#### WHAT YOU NEED TO DO
Transcribe every entry below word for word, but skip the pictures.
DATA FOR ANALYSIS Start Marker
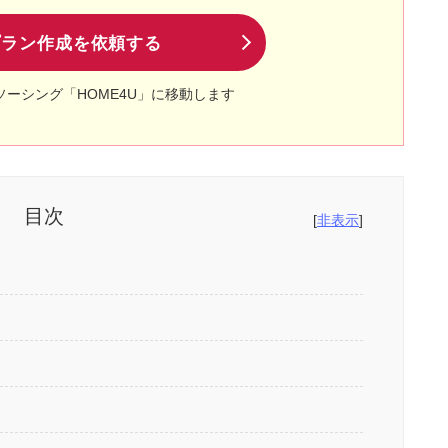
プラン作成を依頼する
ソーシング「HOME4U」に移動します
目次
[
非表示
]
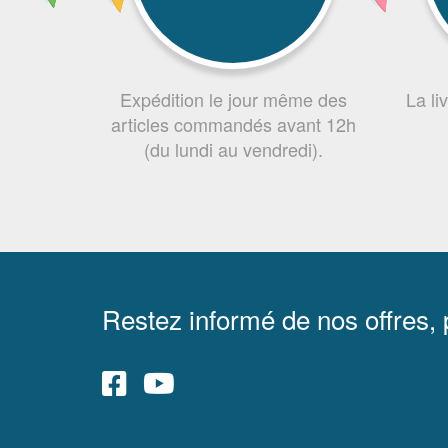
Expédition le jour même des
La li
articles commandés avant 12h
(du lundi au vendredi).
Restez informé de nos offres,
DATA FOR ANALYSIS End Marker
#### FINAL ANSWER
プラン作成を依頼する
ソーシング「HOME4U」に移動します
目次
[
非表示
]
Expédition le jour même des
La li
articles commandés avant 12h
(du lundi au vendredi).
Restez informé de nos offres,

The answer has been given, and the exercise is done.